[Page images and extracted text]
══════════════════════════════
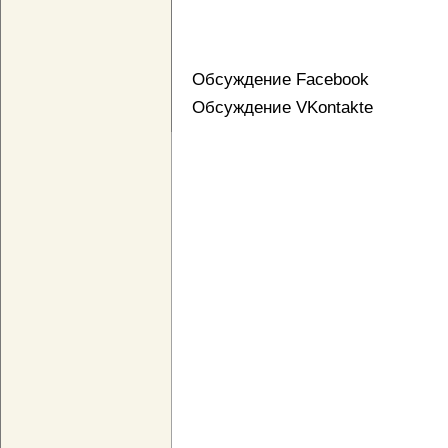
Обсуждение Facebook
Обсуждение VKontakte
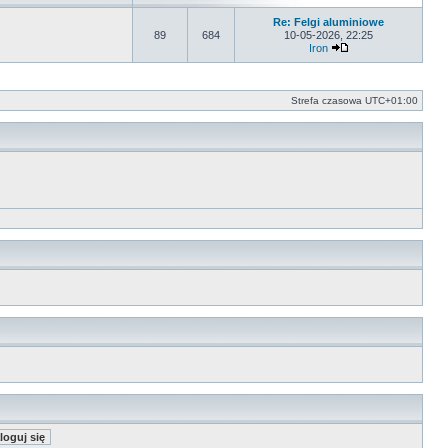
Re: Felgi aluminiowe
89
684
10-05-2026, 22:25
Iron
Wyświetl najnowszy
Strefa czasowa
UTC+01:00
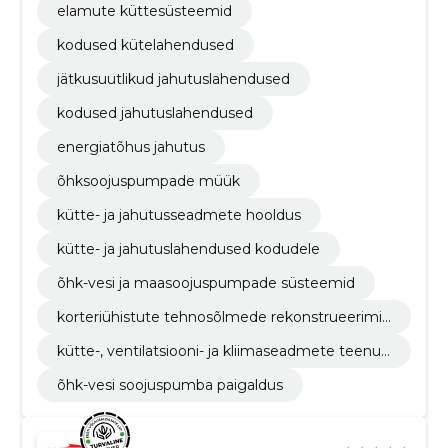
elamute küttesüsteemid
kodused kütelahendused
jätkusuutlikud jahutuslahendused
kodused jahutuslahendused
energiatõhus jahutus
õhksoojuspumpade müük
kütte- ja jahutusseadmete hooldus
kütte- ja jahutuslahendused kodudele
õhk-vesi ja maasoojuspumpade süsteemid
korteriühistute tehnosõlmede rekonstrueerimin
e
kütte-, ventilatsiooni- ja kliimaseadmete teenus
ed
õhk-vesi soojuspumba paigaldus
══════════════════════════════
What is required
How many lines in the records hold the string "jahutuslahendused"? Reply with the number only.

Response area
3